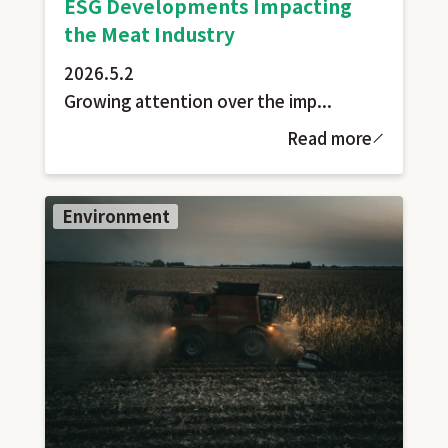
ESG Developments Impacting
the Meat Industry
2026.5.2
Growing attention over the imp...
Read more
Environment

===

> **WHAT YOU SHOULD DO**
The entries are to be written out in full and exactly, apart from the pictures.

> **SOLUTION**
ESG Developments Impacting
the Meat Industry
2026.5.2
Growing attention over the imp...
Read more
Environment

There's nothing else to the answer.